Based on the entries below, how many lines contain the word "Policy"? Respond with only the number.
[[ SUPPLIED ENTRIES open ]]
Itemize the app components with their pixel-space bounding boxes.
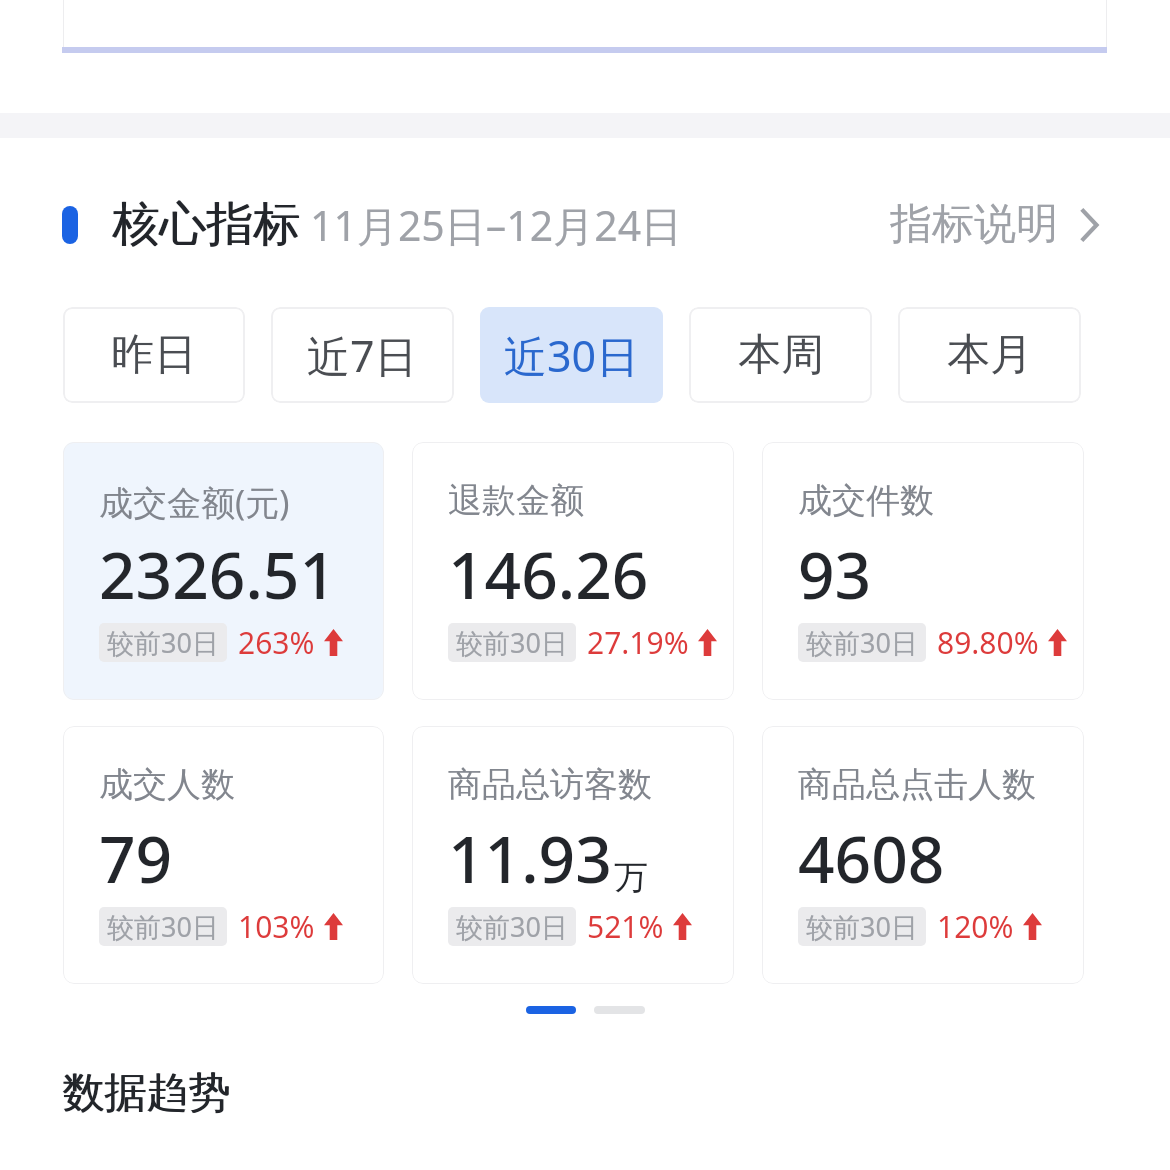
staticText: 商品总访客数 xyxy=(448,763,652,806)
staticText: 较前30日 xyxy=(456,908,568,945)
button[interactable]: 商品总访客数 xyxy=(412,726,734,984)
staticText: 103% xyxy=(238,906,315,947)
staticText: 成交件数 xyxy=(798,479,934,522)
staticText: 521% xyxy=(587,906,664,947)
button[interactable]: 成交件数 xyxy=(762,442,1084,700)
staticText: 指标说明 xyxy=(890,198,1058,251)
staticText: 万 xyxy=(614,856,648,899)
staticText: 4608 xyxy=(798,815,945,902)
staticText: 93 xyxy=(798,531,872,618)
staticText: 近7日 xyxy=(307,326,418,385)
staticText: 较前30日 xyxy=(806,624,918,661)
staticText: 成交人数 xyxy=(99,763,235,806)
staticText: 146.26 xyxy=(448,531,649,618)
staticText: 27.19% xyxy=(587,622,689,663)
staticText: 263% xyxy=(238,622,315,663)
staticText: 120% xyxy=(937,906,1014,947)
staticText: 核心指标 xyxy=(113,195,301,254)
staticText: 退款金额 xyxy=(448,479,584,522)
button[interactable]: 商品总点击人数 xyxy=(762,726,1084,984)
staticText: 数据趋势 xyxy=(63,1067,231,1120)
button[interactable]: 昨日 xyxy=(63,307,245,403)
staticText: 核心指标 xyxy=(112,195,300,254)
staticText: 昨日 xyxy=(111,328,197,382)
staticText: 数据趋势 xyxy=(62,1067,230,1120)
staticText: 较前30日 xyxy=(107,624,219,661)
staticText: 较前30日 xyxy=(806,908,918,945)
staticText: 11.93 xyxy=(448,815,612,902)
staticText: 成交金额(元) xyxy=(99,479,290,525)
staticText: 较前30日 xyxy=(107,908,219,945)
button[interactable]: 成交金额(元) xyxy=(63,442,384,700)
staticText: 商品总点击人数 xyxy=(798,763,1036,806)
staticText: 79 xyxy=(99,815,173,902)
staticText: 近30日 xyxy=(504,326,640,385)
staticText: 本月 xyxy=(947,328,1033,382)
button[interactable]: 近7日 xyxy=(271,307,454,403)
button[interactable]: 本周 xyxy=(689,307,872,403)
button[interactable]: 近30日 xyxy=(480,307,663,403)
staticText: 2326.51 xyxy=(99,531,337,618)
button[interactable]: 本月 xyxy=(898,307,1081,403)
button[interactable]: 指标说明 xyxy=(890,198,1098,251)
button[interactable]: 退款金额 xyxy=(412,442,734,700)
staticText: 11月25日–12月24日 xyxy=(310,197,683,253)
staticText: 较前30日 xyxy=(456,624,568,661)
staticText: 89.80% xyxy=(937,622,1039,663)
button[interactable]: 成交人数 xyxy=(63,726,384,984)
staticText: 本周 xyxy=(738,328,824,382)
other: Metric description xyxy=(1080,208,1098,242)
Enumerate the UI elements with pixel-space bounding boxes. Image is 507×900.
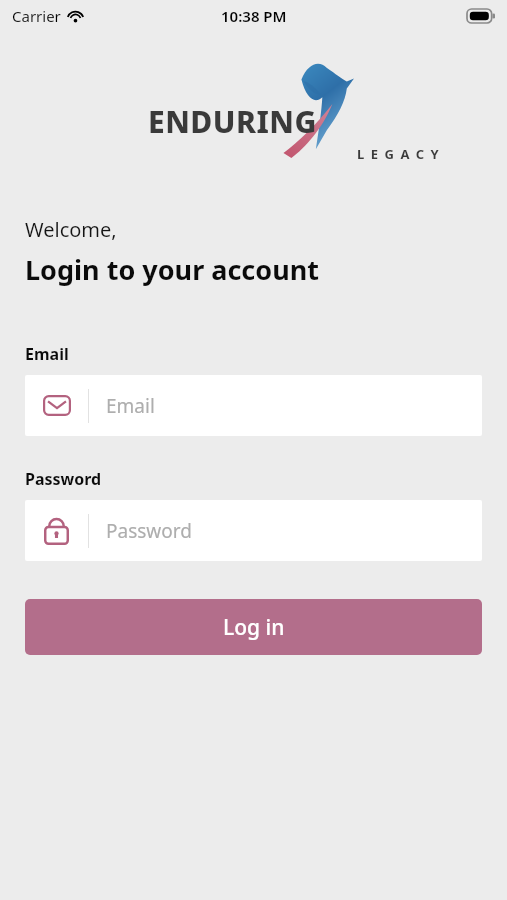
staticText: Password [25,468,102,490]
staticText: Login to your account [25,251,319,288]
button[interactable]: Password [25,500,482,561]
button[interactable]: Log in [25,599,482,655]
other: Password [44,516,69,545]
staticText: Password [106,518,192,544]
staticText: Email [25,343,69,365]
staticText: Welcome, [25,216,117,243]
staticText: 10:38 PM [221,6,287,26]
staticText: Log in [223,613,285,642]
staticText: LEGACY [357,145,446,163]
button[interactable]: Email [25,375,482,436]
staticText: ENDURING [148,101,317,142]
staticText: Email [106,393,155,419]
other: Email [43,395,71,416]
staticText: Carrier [12,6,61,26]
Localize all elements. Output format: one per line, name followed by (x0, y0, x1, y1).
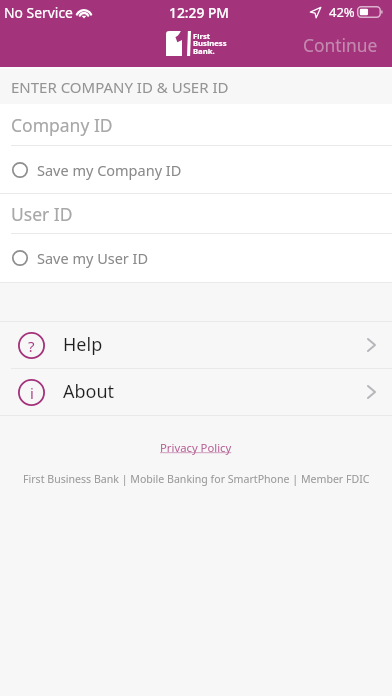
staticText: Save my User ID (37, 248, 149, 268)
staticText: Company ID (11, 113, 113, 137)
button[interactable]: i (0, 369, 392, 415)
staticText: ENTER COMPANY ID & USER ID (11, 77, 229, 97)
staticText: Continue (303, 33, 378, 57)
staticText: No Service (4, 3, 73, 22)
staticText: Privacy Policy (160, 440, 232, 455)
staticText: Business (193, 38, 227, 48)
staticText: i (30, 383, 34, 403)
staticText: 12:29 PM (169, 3, 229, 22)
staticText: First (193, 31, 211, 41)
staticText: Help (63, 332, 103, 357)
button[interactable]: Save my User ID (0, 234, 392, 282)
staticText: First Business Bank | Mobile Banking for… (23, 472, 370, 486)
staticText: ? (28, 336, 35, 356)
button[interactable]: Save my Company ID (0, 146, 392, 193)
staticText: User ID (11, 202, 73, 226)
staticText: 42% (329, 3, 355, 21)
staticText: Save my Company ID (37, 160, 182, 180)
button[interactable]: Continue (287, 25, 392, 67)
staticText: About (63, 379, 115, 404)
button[interactable]: ? (0, 322, 392, 368)
staticText: Bank. (193, 46, 215, 56)
button[interactable]: Privacy Policy (160, 440, 232, 455)
button[interactable]: Company ID (0, 104, 392, 145)
button[interactable]: User ID (0, 194, 392, 233)
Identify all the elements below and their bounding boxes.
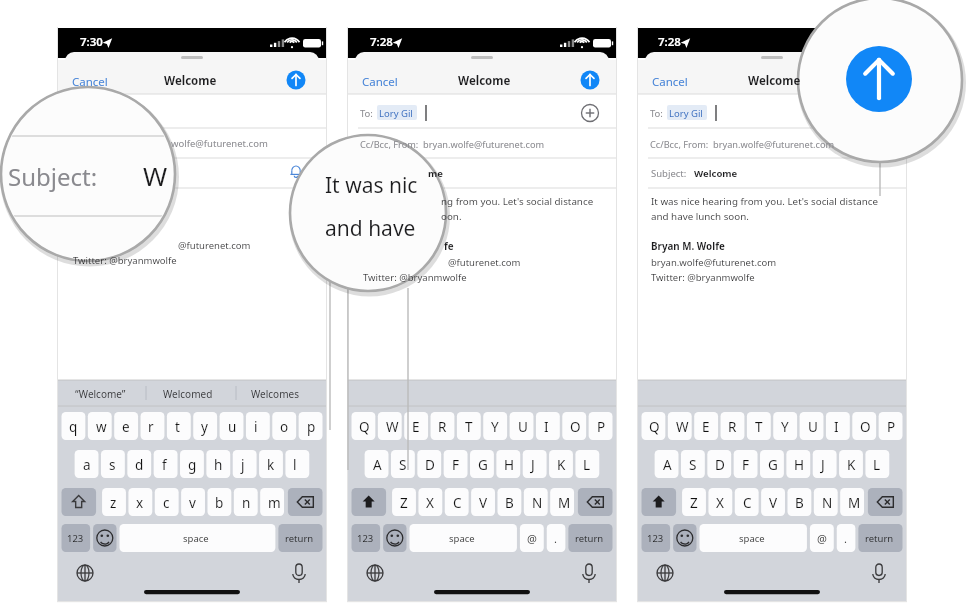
button[interactable]: Cancel xyxy=(358,70,404,92)
staticText: N xyxy=(532,494,543,512)
staticText: Twitter: @bryanmwolfe xyxy=(651,271,755,284)
staticText: c xyxy=(163,494,170,512)
staticText: F xyxy=(742,456,750,474)
staticText: y xyxy=(201,418,208,436)
staticText: Z xyxy=(690,494,698,512)
staticText: bryan.wolfe@futurenet.com xyxy=(651,256,777,269)
staticText: and have lunch soon. xyxy=(651,210,749,223)
staticText: . xyxy=(844,531,847,546)
staticText: b xyxy=(215,494,224,512)
staticText: s xyxy=(109,456,116,474)
staticText: a xyxy=(83,456,91,474)
staticText: Twitter: @bryanmwolfe xyxy=(363,271,467,284)
staticText: I xyxy=(544,418,549,436)
staticText: q xyxy=(69,418,78,436)
staticText: 7:30 xyxy=(80,34,103,50)
staticText: Lory Gil xyxy=(379,107,413,120)
staticText: W xyxy=(386,418,399,436)
staticText: r xyxy=(148,418,154,436)
staticText: D xyxy=(425,456,435,474)
staticText: E xyxy=(412,418,420,436)
staticText: 7:28 xyxy=(370,34,393,50)
staticText: oon. xyxy=(441,210,462,223)
staticText: S xyxy=(399,456,407,474)
staticText: @futurenet.com xyxy=(448,256,521,269)
staticText: Welcomes xyxy=(251,387,299,401)
staticText: z xyxy=(110,494,117,512)
staticText: Bryan M. Wolfe xyxy=(651,240,725,253)
button[interactable]: Cancel xyxy=(648,70,694,92)
staticText: T xyxy=(465,418,473,436)
staticText: X xyxy=(716,494,724,512)
staticText: i xyxy=(254,418,258,436)
staticText: U xyxy=(518,418,528,436)
button[interactable]: Keyboard xyxy=(58,380,326,601)
staticText: E xyxy=(702,418,710,436)
staticText: V xyxy=(769,494,778,512)
staticText: o xyxy=(280,418,289,436)
button[interactable]: Send xyxy=(866,70,888,92)
staticText: return xyxy=(285,532,314,545)
staticText: g xyxy=(188,456,197,474)
staticText: Cancel xyxy=(652,74,688,90)
staticText: Cancel xyxy=(362,74,398,90)
staticText: It was nice hearing from you. Let's soci… xyxy=(651,195,879,208)
button[interactable]: Keyboard xyxy=(638,380,906,601)
staticText: w xyxy=(96,418,107,436)
staticText: J xyxy=(531,456,535,474)
button[interactable]: Keyboard xyxy=(348,380,616,601)
staticText: v xyxy=(189,494,196,512)
staticText: Z xyxy=(400,494,408,512)
staticText: ng from you. Let's social distance xyxy=(441,195,594,208)
button[interactable]: Send xyxy=(286,70,308,92)
staticText: h xyxy=(214,456,223,474)
staticText: f xyxy=(162,456,167,474)
staticText: @futurenet.com xyxy=(178,239,251,252)
staticText: t xyxy=(175,418,180,436)
staticText: L xyxy=(583,456,591,474)
staticText: Welcome xyxy=(694,167,738,180)
staticText: me xyxy=(428,167,443,180)
staticText: To: xyxy=(650,107,663,120)
staticText: wolfe@futurenet.com xyxy=(171,137,268,150)
staticText: Y xyxy=(781,418,789,436)
staticText: Subject: xyxy=(8,160,104,193)
staticText: u xyxy=(228,418,237,436)
staticText: G xyxy=(478,456,488,474)
staticText: Cc/Bcc, From: bryan.wolfe@futurenet.com xyxy=(650,138,835,151)
staticText: R xyxy=(438,418,447,436)
staticText: K xyxy=(847,456,856,474)
staticText: Welcome xyxy=(748,73,801,89)
staticText: “Welcome” xyxy=(75,387,126,401)
staticText: O xyxy=(570,418,581,436)
staticText: W xyxy=(143,158,168,193)
staticText: Q xyxy=(649,418,660,436)
staticText: G xyxy=(768,456,778,474)
staticText: space xyxy=(449,532,475,545)
staticText: m xyxy=(268,494,281,512)
staticText: O xyxy=(860,418,871,436)
staticText: It was nic xyxy=(325,171,418,200)
staticText: 123 xyxy=(67,532,84,545)
button[interactable]: Send xyxy=(576,70,598,92)
staticText: 123 xyxy=(357,532,374,545)
staticText: space xyxy=(183,532,209,545)
staticText: H xyxy=(504,456,515,474)
staticText: 7:28 xyxy=(658,34,681,50)
staticText: D xyxy=(715,456,725,474)
staticText: A xyxy=(373,456,382,474)
staticText: M xyxy=(558,494,571,512)
staticText: T xyxy=(755,418,763,436)
staticText: L xyxy=(873,456,881,474)
button[interactable]: Cancel xyxy=(68,70,114,92)
staticText: K xyxy=(557,456,566,474)
staticText: x xyxy=(136,494,144,512)
staticText: Y xyxy=(491,418,499,436)
staticText: C xyxy=(743,494,752,512)
staticText: return xyxy=(575,532,604,545)
staticText: e xyxy=(122,418,130,436)
staticText: Cancel xyxy=(72,74,108,90)
staticText: P xyxy=(597,418,606,436)
staticText: F xyxy=(452,456,460,474)
staticText: B xyxy=(505,494,514,512)
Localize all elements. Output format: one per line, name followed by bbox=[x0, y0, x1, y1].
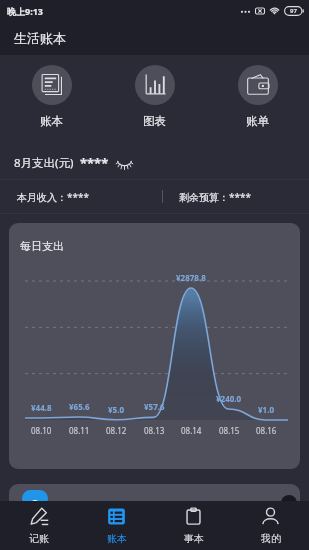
button[interactable]: 账本 bbox=[78, 501, 155, 550]
button[interactable]: Show amount bbox=[116, 155, 132, 171]
staticText: 剩余预算：**** bbox=[179, 190, 252, 204]
button[interactable]: 我的 bbox=[232, 501, 309, 550]
button[interactable]: 事本 bbox=[155, 501, 232, 550]
staticText: **** bbox=[80, 154, 109, 172]
staticText: 本月收入：**** bbox=[17, 190, 90, 204]
staticText: ¥5.0 bbox=[108, 404, 124, 415]
staticText: 生活账本 bbox=[14, 30, 66, 46]
staticText: 08.16 bbox=[256, 425, 277, 436]
button[interactable]: 图表 bbox=[103, 55, 206, 146]
staticText: 08.14 bbox=[181, 425, 202, 436]
staticText: ¥65.6 bbox=[69, 401, 90, 412]
staticText: 账本 bbox=[40, 114, 63, 128]
staticText: 图表 bbox=[143, 114, 166, 128]
staticText: ¥2878.8 bbox=[176, 272, 206, 283]
staticText: 08.12 bbox=[106, 425, 127, 436]
button[interactable]: 账本 bbox=[0, 55, 103, 146]
button[interactable]: 账单 bbox=[206, 55, 309, 146]
staticText: 08.15 bbox=[219, 425, 240, 436]
staticText: 97 bbox=[290, 7, 297, 15]
staticText: 事本 bbox=[184, 532, 204, 545]
staticText: ¥44.8 bbox=[31, 402, 52, 413]
staticText: 晚上9:13 bbox=[7, 5, 43, 17]
staticText: ¥1.0 bbox=[258, 404, 274, 415]
staticText: 我的 bbox=[261, 532, 281, 545]
staticText: 每日支出 bbox=[20, 239, 64, 253]
staticText: 08.10 bbox=[31, 425, 52, 436]
button[interactable]: 记账 bbox=[0, 501, 78, 550]
staticText: 08.11 bbox=[69, 425, 90, 436]
staticText: 08.13 bbox=[144, 425, 165, 436]
staticText: 8月支出(元) bbox=[14, 155, 74, 171]
staticText: ¥57.6 bbox=[144, 401, 165, 412]
staticText: 账单 bbox=[246, 114, 269, 128]
button[interactable] bbox=[9, 484, 300, 501]
staticText: ¥240.0 bbox=[216, 393, 242, 404]
staticText: 账本 bbox=[107, 532, 127, 545]
staticText: 记账 bbox=[29, 532, 49, 545]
[[ SUPPLIED ENTRIES closed ]]
__TASK RESULT__.
2